CAIRS and All Femto CAIRS
 

The brainchild of ophthalmologist Soosan Jacob, CAIRS – corneal [allogeneic] intrastromal ring segments – involves the creation of ring segments from human donor corneas. With CAIRs, the tissue inserted into the pocket (essentially collagen, rather than rigid PMMA) should have a lower risk of migration or extrusion. Cornea, cataract, and refractive surgeon Shady Awwad worked with Soosan to further enhance CAIRS to make it a fully femtosecond laser-based procedure, called All Femto CAIRS.

With ICRS, the most appropriate ring length is chosen from the manufacturer’s selection; it is then inserted into the appropriately placed pocket. With All Femto CAIRS, the surgeon can specify the exact dimensions of the corneal ring segment, as well as the placement of a femtosecond-laser created tunnel in the stroma (see Figure 3). This makes the procedure as customizable to each patient’s cornea as it possibly can be. Awwad observes that “the allogeneic nature of the rings means that we can place the rings in pockets that are shallower in the stroma, and this amplifies the reshaping effect, compared with PMMA rings placed in deeper pockets,” suggesting that CAIRS procedures have more potential to regularize corneal shape than ICRS. This year, the ELZA Institute became the first center in Switzerland to offer All Femto CAIRS. Our experience with it – and that of our patients – has been entirely positive to date.

PACE
 

If a cornea requires cross-linking, an excellent option in many cases is PACE (PTK-assisted customized epi-on CXL), which we described in a recent issue of The Ophthalmologist. PACE is a second-generation customized CXL method that uses a phototherapeutic keratectomy (PTK) ablation to remove the corneal epithelium above the cone (but no stromal tissue), which is then followed by a short, high-fluence partial epi-on/epi-off cross-linking procedure. The cross-linking effect is greatest over the cone – also the region that requires strengthening – and less in more peripheral regions.
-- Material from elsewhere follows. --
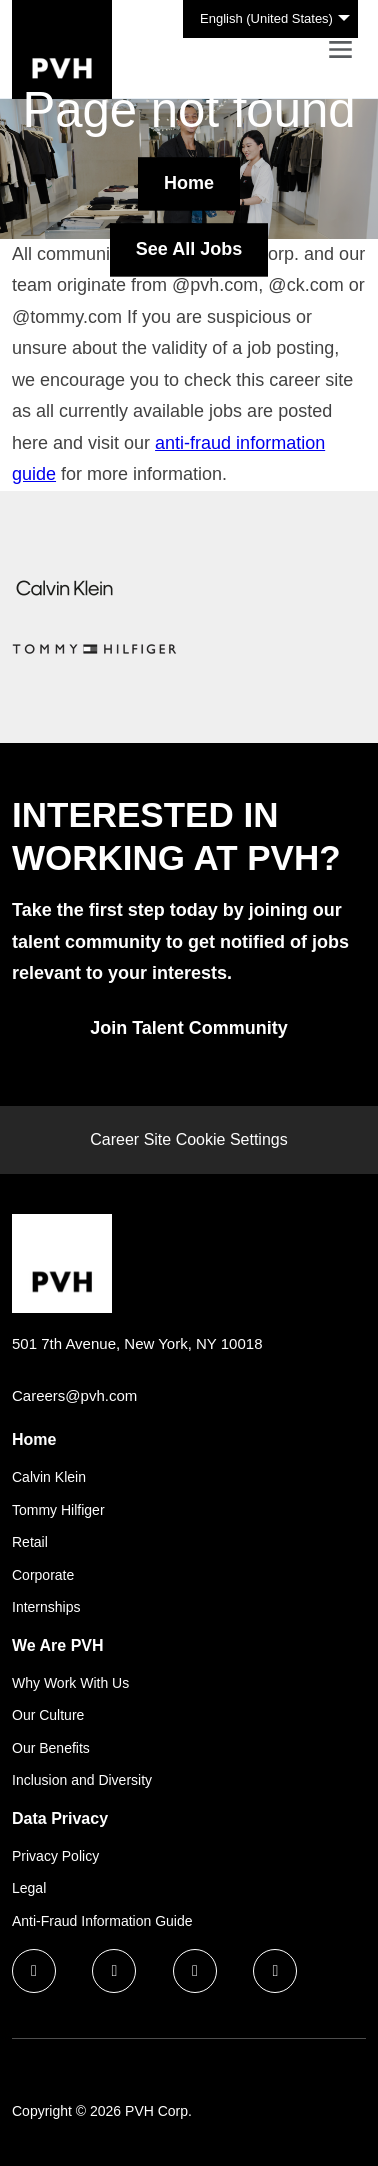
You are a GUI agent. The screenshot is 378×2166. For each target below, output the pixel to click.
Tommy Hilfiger (58, 1510)
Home (189, 183)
This is because PACE produces a riboflavin gradient (greatest over the epi-off cone region, lower in regions where it is required to penetrate the remaining epithelium), as well as a UV gradient (epithelial cells absorb UV energy) and an oxygen gradient (epithelial cells consume oxygen, which is required to diffuse into the stroma and oxygen is rate-limiting for the UV-riboflavin photochemical reaction that strengthens the cornea). This results in a significant immediate flattening of the cone and regularization of the cornea (see Figure 4). Over six months to a year, the method leads to around 8–12 diopters of total flattening. If a further flattening effect is required on the cornea, PACE can be performed after All Femto CAIRS. In suitable corneas, either procedure (in isolation, or in combination) can be followed by therapeutic PRK surgery if necessary.

Wavefront-guided transPRK (surface ablation)
 

Once a cone is cross-linked, the cornea may flatten slightly – up to 1 diopter – over the next six months. For corneas with sufficient biomechanical strength and residual tissue after CXL, wavefront-guided photorefractive keratectomy (PRK) surface ablation with an excimer laser can be considered (see Figure 5). This technique, primarily aimed at corneal regularization rather than refractive correction, can significantly reduce HOAs. Our excimer laser platform, the SCHWIND Amaris, has a built-in wavefront-guided ablation algorithm that can specifically address and reduce the HOAs in irregular corneas. It is a precise process, suitable for corneas up to a general limit of 52 or 53 diopters, and can significantly enhance visual quality by addressing irregular astigmatism.

Patient-centric care
 

As we have shown, there are several options available for rehabilitating the vision of people with keratoconus. But combining them can yield better results than using the techniques in isolation. The “best” approach? Well, that is specific to each and every eye, and selection should be driven by the topography, tomography, pachymetry, and biomechanics of the cornea, as well as, of course, the experience of the surgeon and the wishes of the patient.

Ultimately, whether the treatment is surgical or non-surgical (for example, special contact lenses), it’s important for patients to know that – no matter how bad their vision is with keratoconus – there is hope.